Collected data
============================================================

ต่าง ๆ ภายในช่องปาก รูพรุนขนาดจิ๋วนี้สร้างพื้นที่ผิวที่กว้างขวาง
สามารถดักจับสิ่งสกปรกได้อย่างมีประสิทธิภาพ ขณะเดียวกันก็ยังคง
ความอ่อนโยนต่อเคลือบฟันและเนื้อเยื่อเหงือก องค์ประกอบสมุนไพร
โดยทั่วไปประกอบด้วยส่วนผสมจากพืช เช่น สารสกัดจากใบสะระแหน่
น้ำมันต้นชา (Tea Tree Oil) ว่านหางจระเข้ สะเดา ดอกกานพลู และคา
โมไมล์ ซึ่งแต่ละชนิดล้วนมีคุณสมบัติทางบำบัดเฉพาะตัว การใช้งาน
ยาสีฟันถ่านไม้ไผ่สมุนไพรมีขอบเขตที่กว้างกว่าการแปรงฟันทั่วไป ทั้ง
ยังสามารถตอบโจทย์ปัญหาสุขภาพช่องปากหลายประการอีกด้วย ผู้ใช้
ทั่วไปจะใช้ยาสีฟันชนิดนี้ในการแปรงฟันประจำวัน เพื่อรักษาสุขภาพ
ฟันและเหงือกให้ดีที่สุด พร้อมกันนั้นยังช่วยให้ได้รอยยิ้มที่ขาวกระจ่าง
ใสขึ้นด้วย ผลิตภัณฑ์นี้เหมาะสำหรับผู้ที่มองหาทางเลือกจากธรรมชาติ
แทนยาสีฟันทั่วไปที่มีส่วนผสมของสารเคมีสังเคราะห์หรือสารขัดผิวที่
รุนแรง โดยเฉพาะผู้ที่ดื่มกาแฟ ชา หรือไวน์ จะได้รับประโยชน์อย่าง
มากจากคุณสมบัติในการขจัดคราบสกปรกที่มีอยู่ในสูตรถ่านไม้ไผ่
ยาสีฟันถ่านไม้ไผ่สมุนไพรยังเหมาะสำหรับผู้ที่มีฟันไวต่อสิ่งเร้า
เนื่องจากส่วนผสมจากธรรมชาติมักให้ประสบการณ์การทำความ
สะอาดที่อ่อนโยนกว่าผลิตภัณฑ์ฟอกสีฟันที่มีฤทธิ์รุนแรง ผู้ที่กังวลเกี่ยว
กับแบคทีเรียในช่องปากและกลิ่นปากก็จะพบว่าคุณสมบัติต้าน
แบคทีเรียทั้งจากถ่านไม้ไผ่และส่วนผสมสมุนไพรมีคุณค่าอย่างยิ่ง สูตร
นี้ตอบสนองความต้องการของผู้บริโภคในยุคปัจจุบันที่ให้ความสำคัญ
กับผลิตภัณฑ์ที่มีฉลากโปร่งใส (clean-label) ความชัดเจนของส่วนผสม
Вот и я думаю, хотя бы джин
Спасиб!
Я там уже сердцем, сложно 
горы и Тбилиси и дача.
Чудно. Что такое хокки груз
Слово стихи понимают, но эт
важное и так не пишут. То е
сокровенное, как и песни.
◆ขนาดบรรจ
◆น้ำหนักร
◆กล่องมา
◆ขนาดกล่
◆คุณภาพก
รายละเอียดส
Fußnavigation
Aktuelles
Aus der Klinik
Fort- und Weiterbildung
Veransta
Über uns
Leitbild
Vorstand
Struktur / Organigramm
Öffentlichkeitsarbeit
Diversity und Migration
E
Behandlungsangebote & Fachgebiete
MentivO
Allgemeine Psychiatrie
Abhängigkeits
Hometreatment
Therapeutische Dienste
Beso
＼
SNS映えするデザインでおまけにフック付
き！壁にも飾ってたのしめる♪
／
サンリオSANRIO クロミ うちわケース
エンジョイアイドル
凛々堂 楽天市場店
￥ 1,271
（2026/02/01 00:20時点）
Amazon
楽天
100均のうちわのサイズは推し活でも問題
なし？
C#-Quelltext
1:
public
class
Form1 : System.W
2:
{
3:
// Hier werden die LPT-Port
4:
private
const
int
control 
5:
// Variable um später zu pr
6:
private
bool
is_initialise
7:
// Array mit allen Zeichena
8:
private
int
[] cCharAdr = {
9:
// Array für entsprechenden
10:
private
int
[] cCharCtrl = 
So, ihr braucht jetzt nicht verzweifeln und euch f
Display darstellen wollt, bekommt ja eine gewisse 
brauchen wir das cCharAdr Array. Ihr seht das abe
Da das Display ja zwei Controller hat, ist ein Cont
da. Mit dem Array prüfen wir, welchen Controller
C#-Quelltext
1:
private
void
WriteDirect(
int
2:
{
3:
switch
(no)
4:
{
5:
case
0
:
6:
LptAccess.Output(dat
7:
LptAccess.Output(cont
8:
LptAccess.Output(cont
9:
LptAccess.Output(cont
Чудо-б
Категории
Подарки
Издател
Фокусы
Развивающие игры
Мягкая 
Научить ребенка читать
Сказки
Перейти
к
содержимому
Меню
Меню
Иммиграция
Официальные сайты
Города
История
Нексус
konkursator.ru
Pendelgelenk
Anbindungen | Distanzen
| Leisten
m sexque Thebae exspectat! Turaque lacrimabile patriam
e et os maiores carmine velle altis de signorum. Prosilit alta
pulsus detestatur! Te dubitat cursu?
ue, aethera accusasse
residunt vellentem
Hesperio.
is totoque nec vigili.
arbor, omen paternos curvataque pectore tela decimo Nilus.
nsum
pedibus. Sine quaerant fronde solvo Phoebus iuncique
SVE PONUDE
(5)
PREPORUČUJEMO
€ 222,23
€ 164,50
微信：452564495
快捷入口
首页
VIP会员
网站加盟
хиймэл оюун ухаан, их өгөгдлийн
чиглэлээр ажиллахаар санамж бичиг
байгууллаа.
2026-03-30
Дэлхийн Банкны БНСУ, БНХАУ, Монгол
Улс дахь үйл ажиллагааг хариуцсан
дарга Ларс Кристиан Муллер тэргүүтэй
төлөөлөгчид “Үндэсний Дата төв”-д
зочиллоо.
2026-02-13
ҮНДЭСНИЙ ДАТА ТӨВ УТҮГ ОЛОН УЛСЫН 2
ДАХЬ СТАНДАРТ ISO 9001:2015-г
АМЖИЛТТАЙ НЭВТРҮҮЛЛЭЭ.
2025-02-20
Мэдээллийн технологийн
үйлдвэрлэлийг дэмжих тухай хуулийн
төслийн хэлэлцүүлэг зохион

============================================================

■ Work required
Would you tally the lines above that include "Array" and reply with only the total?

■ The answer
4